Bulk Geocode with US Census
In Chapter 3: Strengthen Your Spreadsheet Skills, you learned how to geocode addresses with a Google Sheets Add-On called Geocoding by SmartMonkey. Geocoding converts street addresses to latitude-longitude coordinates (such as 300 Summit St, Hartford CT, USA to 41.75, -72.69) that can be placed on maps. While the Geocoding by SmartMonkey Add-On for Google Sheets works well for medium-sized batches of addresses, sometimes you need a faster geocoding service for larger jobs.
One of the fastest ways to geocode up to 10,000 US addresses at a time is to use the US Census Geocoder. First, create a CSV file with 5 columns. Your file must not contain a header row, and needs to be formatted the following way:
| 1 | 300 Summit St | Hartford | CT | 06106 | | 2 | 1012 Broad St | Hartford | CT | 06106 |
- Column 1: Unique IDs for each address, such as 1, 2, 3, etc. While it does not necessarily have to start at 1 or be in consecutive order, this is the easiest. To quickly create a column of consecutive numbers in most spreadsheets, enter
1, select the bottom-right corner of the cell, hold down the Option or Control key and drag your mouse downward.
- Column 2: Street address.
- Column 3: City.
- Column 4: State.
- Column 5: Zip Code.
Although some of your data, such as zipcodes or states, may be missing and the geocoder may still be able to recognize and geocode the location, unique IDs are absolutely necessary to include for each row (address).
Tip: If your original data combines address, city, state, and zip into one cell, then see how to Split Data into Separate Columns in Chapter 5: Clean Up Messy Data. But if your street addresses contain apartment numbers, you can leave them in.

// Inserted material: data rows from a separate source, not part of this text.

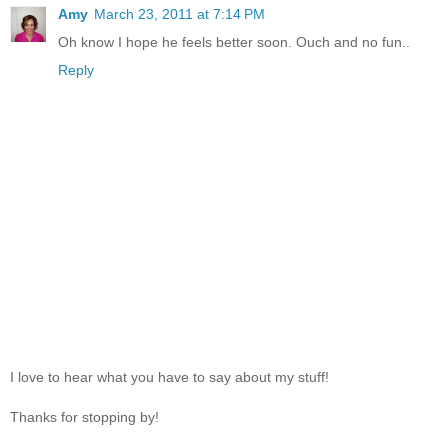
Amy
March 23, 2011 at 7:14 PM
Oh know I hope he feels better soon. Ouch and no fun..
Reply
I love to hear what you have to say about my stuff!
Thanks for stopping by!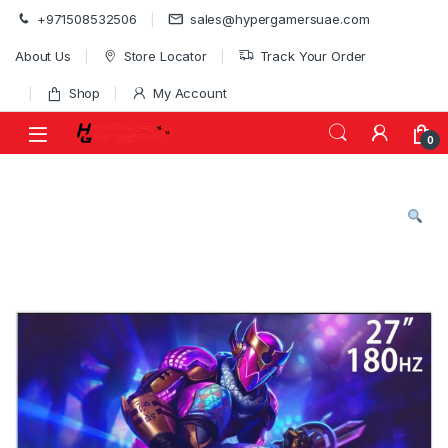
Skip to navigation
Skip to content
+971508532506
sales@hypergamersuae.com
About Us
Store Locator
Track Your Order
Shop
My Account
0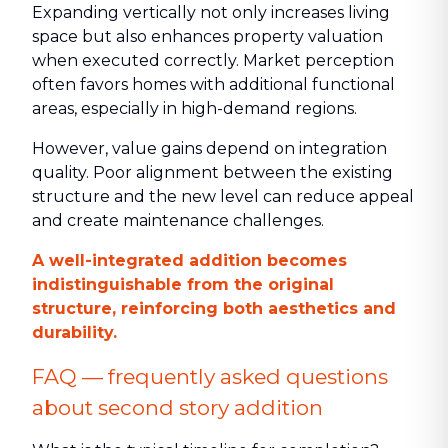
Expanding vertically not only increases living
space but also enhances property valuation
when executed correctly. Market perception
often favors homes with additional functional
areas, especially in high-demand regions.
However, value gains depend on integration
quality. Poor alignment between the existing
structure and the new level can reduce appeal
and create maintenance challenges.
A well-integrated addition becomes
indistinguishable from the original
structure, reinforcing both aesthetics and
durability.
FAQ — frequently asked questions
about second story addition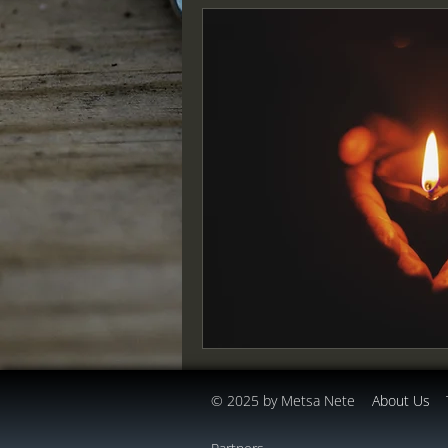
© 2025 by Metsa Nete
About Us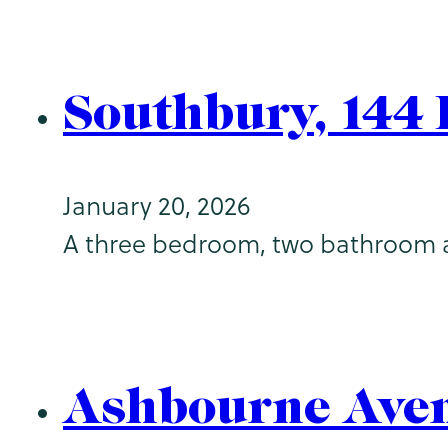
Southbury, 144
January 20, 2026
A three bedroom, two bathroom apar
Ashbourne Ave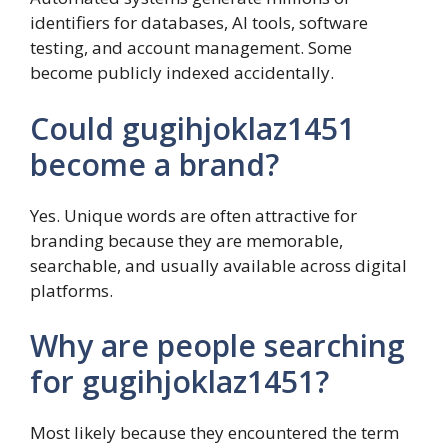
identifiers for databases, AI tools, software
testing, and account management. Some
become publicly indexed accidentally.
Could gugihjoklaz1451
become a brand?
Yes. Unique words are often attractive for
branding because they are memorable,
searchable, and usually available across digital
platforms.
Why are people searching
for gugihjoklaz1451?
Most likely because they encountered the term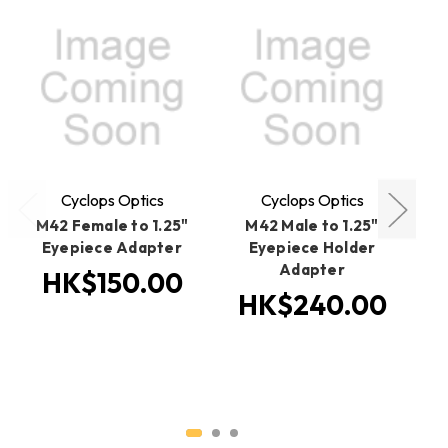
O
Cyclops Optics
Cyclops Optics
M42 Female to 1.25"
M42 Male to 1.25"
Eyepiece Adapter
Eyepiece Holder
Adapter
HK$150.00
HK$240.00
H
H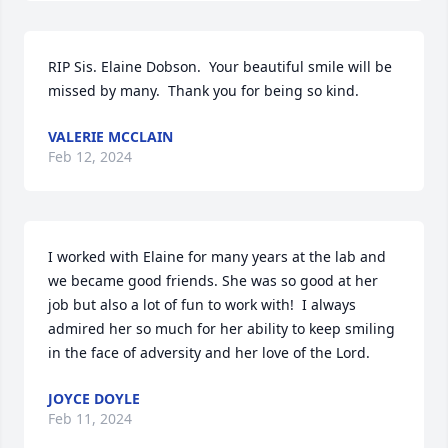
RIP Sis. Elaine Dobson.  Your beautiful smile will be 
missed by many.  Thank you for being so kind.
VALERIE MCCLAIN
Feb 12, 2024
I worked with Elaine for many years at the lab and 
we became good friends. She was so good at her 
job but also a lot of fun to work with!  I always 
admired her so much for her ability to keep smiling 
in the face of adversity and her love of the Lord.
JOYCE DOYLE
Feb 11, 2024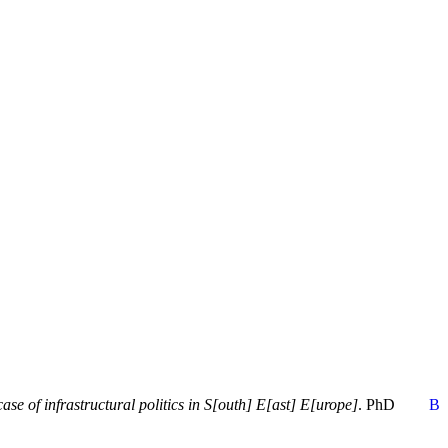
e of infrastructural politics in S[outh] E[ast] E[urope]
. PhD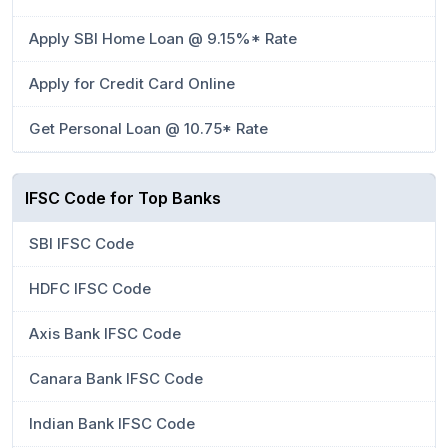
Apply SBI Home Loan @ 9.15%* Rate
Apply for Credit Card Online
Get Personal Loan @ 10.75* Rate
IFSC Code for Top Banks
SBI IFSC Code
HDFC IFSC Code
Axis Bank IFSC Code
Canara Bank IFSC Code
Indian Bank IFSC Code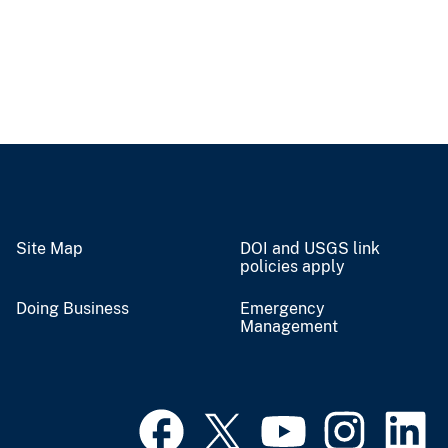
Site Map
DOI and USGS link
policies apply
Doing Business
Emergency
Management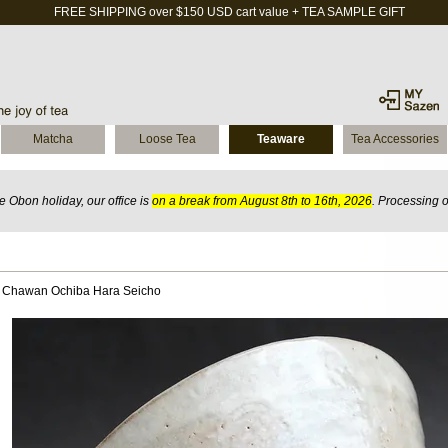
FREE SHIPPING over $150 USD cart value + TEA SAMPLE GIFT
Matcha
Loose Tea
Teaware
Tea Accessories
 Obon holiday, our office is
on a break from August 8th to 16th, 2026
. Processing 
 Chawan Ochiba Hara Seicho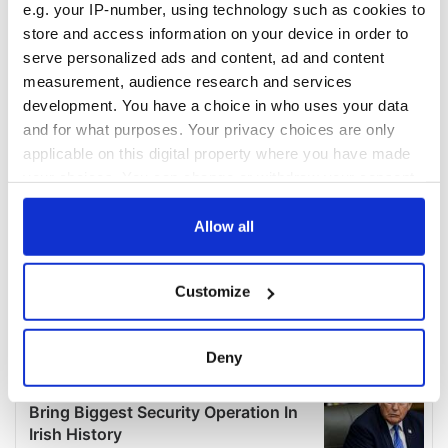
e.g. your IP-number, using technology such as cookies to
store and access information on your device in order to
serve personalized ads and content, ad and content
measurement, audience research and services
development. You have a choice in who uses your data
and for what purposes. Your privacy choices are only
applicable on this digital property where you have made
your choices. You can change or withdraw your consent
any time from the Cookie Declaration or by clicking on
the Privacy trigger icon.
Allow all
If you allow, we would also like to:
Customize
Collect information about your geographical
location which can be accurate to within several
meters
Deny
Identify your device by actively scanning it for
specific characteristics (fingerprinting)
Find out more about how your personal data is processed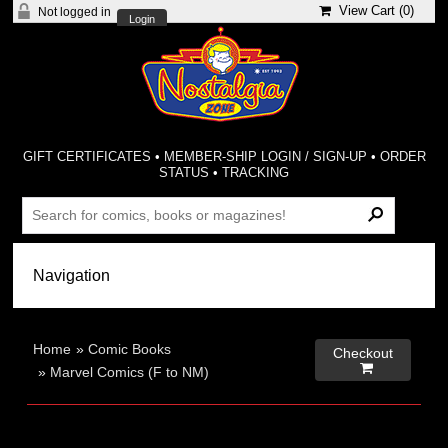
View Cart (
0
)
Not logged in
Login
GIFT CERTIFICATES
•
MEMBER-SHIP LOGIN / SIGN-UP
•
ORDER
STATUS
•
TRACKING
Home
»
Comic Books
Checkout

»
Marvel Comics (F to NM)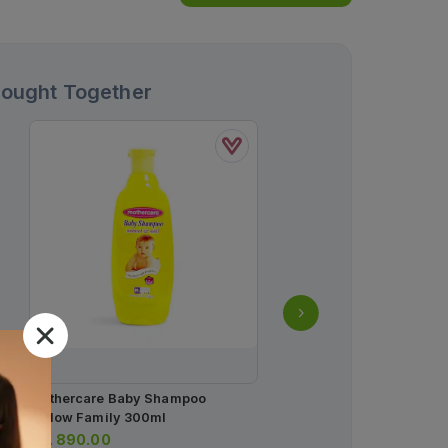
Bought Together
Mothercare Baby Shampoo
Mother Care Baby Soap 
Yellow Family 300ml
80g
Rs.
890.00
Rs.
225.00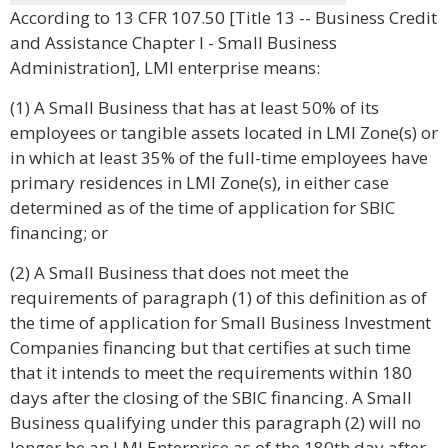
According to 13 CFR 107.50 [Title 13 -- Business Credit
and Assistance Chapter I - Small Business
Administration], LMI enterprise means:
(1) A Small Business that has at least 50% of its
employees or tangible assets located in LMI Zone(s) or
in which at least 35% of the full-time employees have
primary residences in LMI Zone(s), in either case
determined as of the time of application for SBIC
financing; or
(2) A Small Business that does not meet the
requirements of paragraph (1) of this definition as of
the time of application for Small Business Investment
Companies financing but that certifies at such time
that it intends to meet the requirements within 180
days after the closing of the SBIC financing. A Small
Business qualifying under this paragraph (2) will no
longer be an LMI Enterprise as of the 180th day after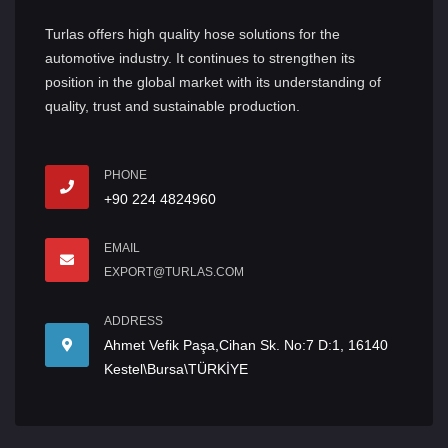
Turlas offers high quality hose solutions for the
automotive industry. It continues to strengthen its
position in the global market with its understanding of
quality, trust and sustainable production.
PHONE
+90 224 4824960
EMAIL
EXPORT@TURLAS.COM
ADDRESS
Ahmet Vefik Paşa,Cihan Sk. No:7 D:1, 16140
Kestel\Bursa\TÜRKİYE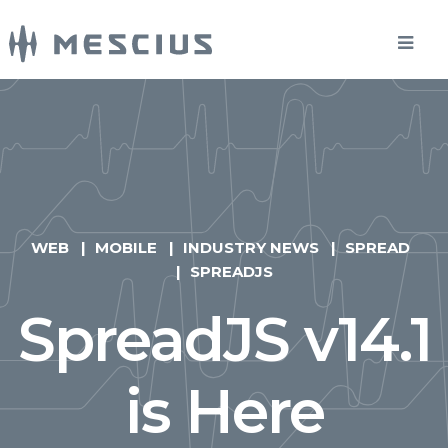
WEB
MOBILE
INDUSTRY NEWS
SPREAD
SPREADJS
SpreadJS v14.1
is Here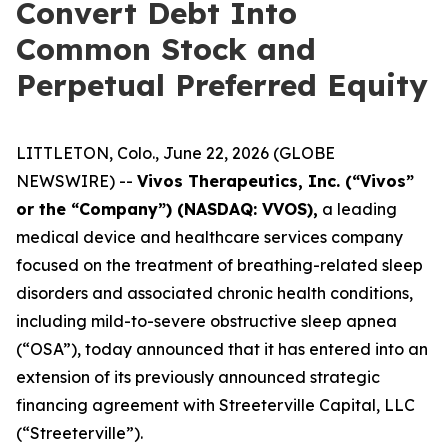
Convert Debt Into
Common Stock and
Perpetual Preferred Equity
LITTLETON, Colo., June 22, 2026 (GLOBE
NEWSWIRE) --
Vivos Therapeutics, Inc. (“Vivos”
or the “Company”) (NASDAQ: VVOS),
a leading
medical device and healthcare services company
focused on the treatment of breathing-related sleep
disorders and associated chronic health conditions,
including mild-to-severe obstructive sleep apnea
(“OSA”), today announced that it has entered into an
extension of its previously announced strategic
financing agreement with Streeterville Capital, LLC
(“Streeterville”).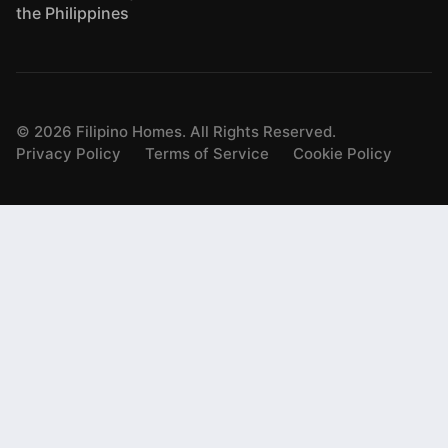
the Philippines
©
2026
Filipino Homes. All Rights Reserved.
Privacy Policy
Terms of Service
Cookie Policy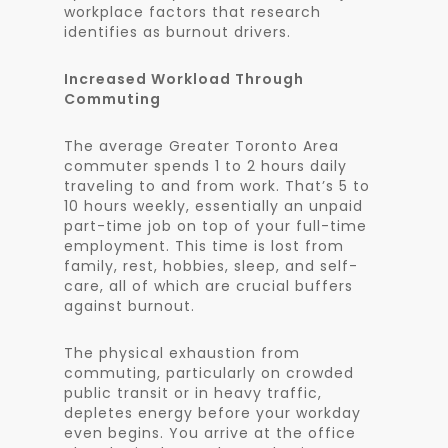
workplace factors that research
identifies as burnout drivers.
Increased Workload Through
Commuting
The average Greater Toronto Area
commuter spends 1 to 2 hours daily
traveling to and from work. That’s 5 to
10 hours weekly, essentially an unpaid
part-time job on top of your full-time
employment. This time is lost from
family, rest, hobbies, sleep, and self-
care, all of which are crucial buffers
against burnout.
The physical exhaustion from
commuting, particularly on crowded
public transit or in heavy traffic,
depletes energy before your workday
even begins. You arrive at the office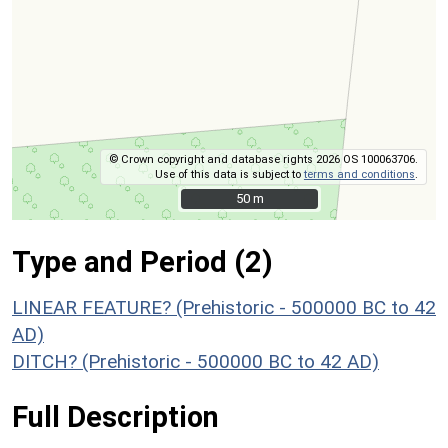
© Crown copyright and database rights 2026 OS 100063706.
Use of this data is subject to
terms and conditions
.
50 m
50 m
Type and Period (2)
LINEAR FEATURE? (Prehistoric - 500000 BC to 42
AD)
DITCH? (Prehistoric - 500000 BC to 42 AD)
Full Description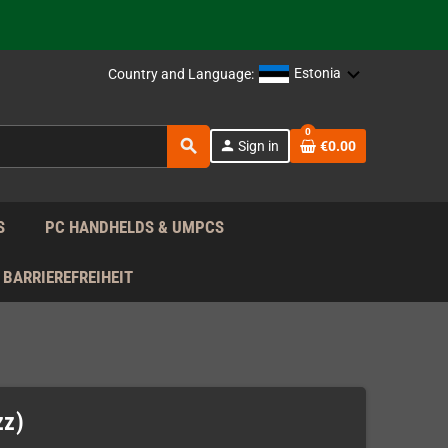
support!
 the EU!
Estonia
Country and Language:
support!
0
search
person
Sign in
€0.00
 the EU!
support!
S
PC HANDHELDS & UMPCS
BARRIEREFREIHEIT
zz)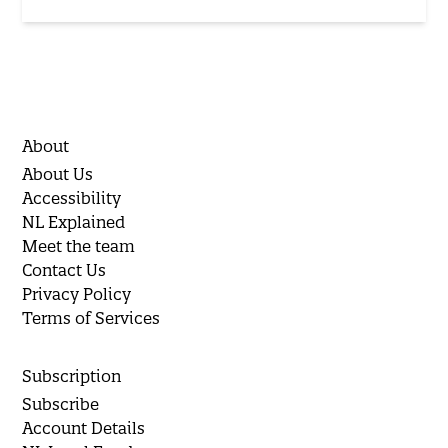
About
About Us
Accessibility
NL Explained
Meet the team
Contact Us
Privacy Policy
Terms of Services
Subscription
Subscribe
Account Details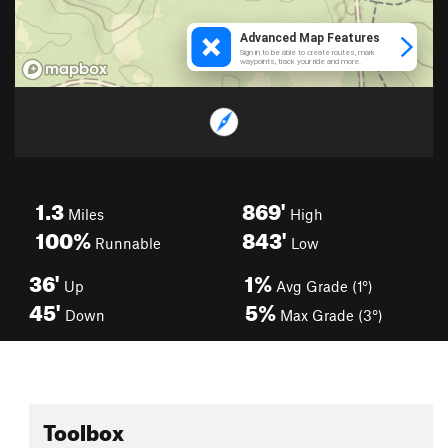
1.3
869'
Miles
High
100%
843'
Runnable
Low
36'
1%
Up
Avg Grade (1°)
45'
5%
Down
Max Grade (3°)
Toolbox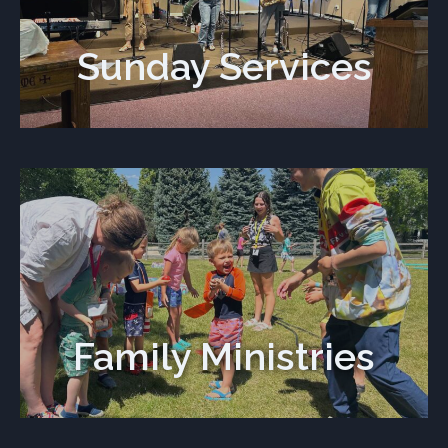
Sunday Services
Family Ministries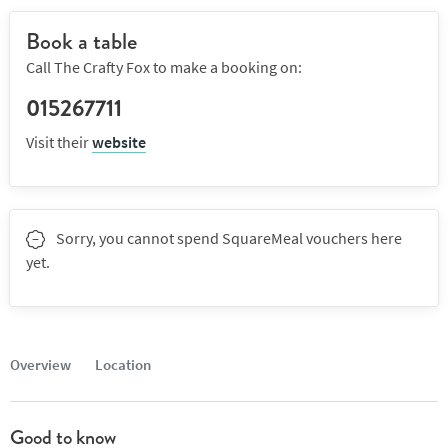
Book a table
Call The Crafty Fox to make a booking on:
015267711
Visit their
website
Sorry, you cannot spend SquareMeal vouchers here
yet.
Overview
Location
Good to know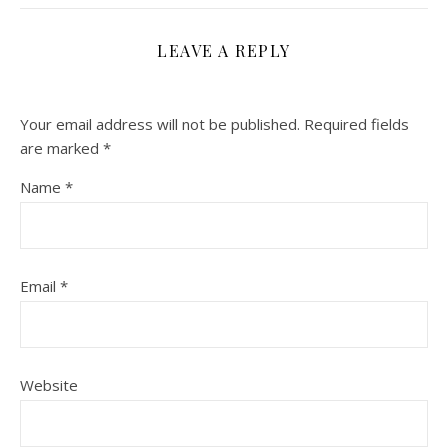
LEAVE A REPLY
Your email address will not be published.
Required fields
are marked
*
Name
*
Email
*
Website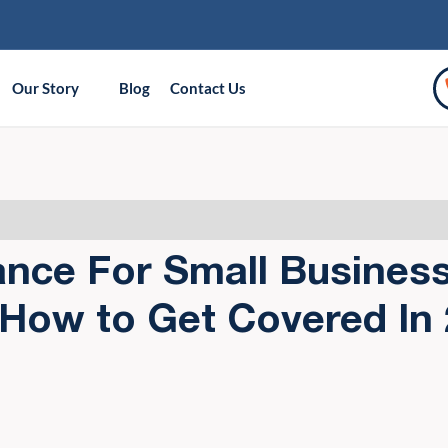
Our Story
Blog
Contact Us
ance For Small Busines
 How to Get Covered In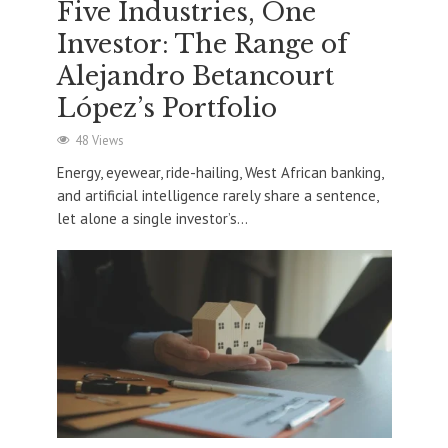
Five Industries, One
Investor: The Range of
Alejandro Betancourt
López’s Portfolio
48 Views
Energy, eyewear, ride-hailing, West African banking,
and artificial intelligence rarely share a sentence,
let alone a single investor’s...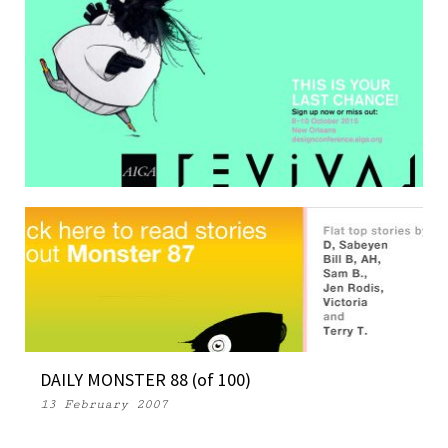
ONE MORE OUTTAKE
17 September 2015
DAILY MONSTER 88 (of 100)
13 February 2007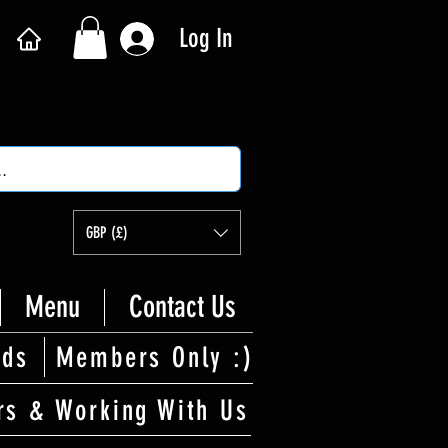
Log In
GBP (£)
Menu
Contact Us
rds
Members Only :)
rs & Working With Us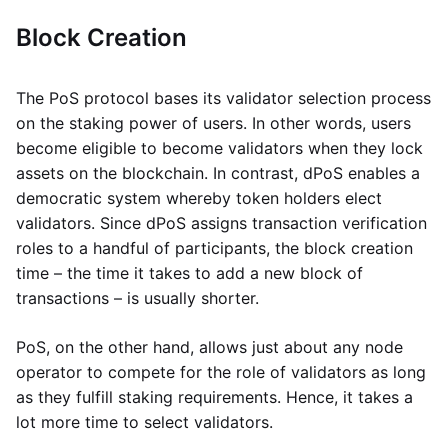
Block Creation
The PoS protocol bases its validator selection process
on the staking power of users. In other words, users
become eligible to become validators when they lock
assets on the blockchain. In contrast, dPoS enables a
democratic system whereby token holders elect
validators. Since dPoS assigns transaction verification
roles to a handful of participants, the block creation
time – the time it takes to add a new block of
transactions – is usually shorter.
PoS, on the other hand, allows just about any node
operator to compete for the role of validators as long
as they fulfill staking requirements. Hence, it takes a
lot more time to select validators.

Second, upload your CSV file to the US Census Geocoder address batch form. Select Find Locations Using… > Address Batch, then choose your file to upload. Select Public_AR_Current as the benchmark, and click Get Results.
Note: In left-side menu, you can switch from Find Locations to Find Geographies
if you wish to obtain additional information, such as the GeoID for each address. The US Census assigns a unique 15-digit GeoID to every place, and a sample (such as
090035245022001) consists of the state (09), followed by the county (003),
the census tract (524502, or more conventional 5245.02),
the census block group (2), and finally the census block (001).
In a few moments the tool will return a file named GeocodeResults.csv with geocoded results. It usually takes longer for larger files. Save it, and inspect it in your favorite spreadsheet tool. The resulting file is an eight-column CSV file with the original ID and address, match type (exact, non-exact, tie, or no match), and latitude-longitude coordinates. A tie means there are multiple possible results for your address. To see all possible matches of an address that received a tie, use One Line or Address tools in the left-side menu and search for that address.
Tip: If you see some unmatched addresses, use a filtering functionality of your spreadsheet to filter for unmatched addresses, then manually correct them, save as a separate CSV file, and re-upload. You can use the US Census Geocoder as many times as you want, as long as a single file doesn’t exceed 10,000 records.
To learn more about this service, read the Overview and Documentation section of the US Census Geocoder.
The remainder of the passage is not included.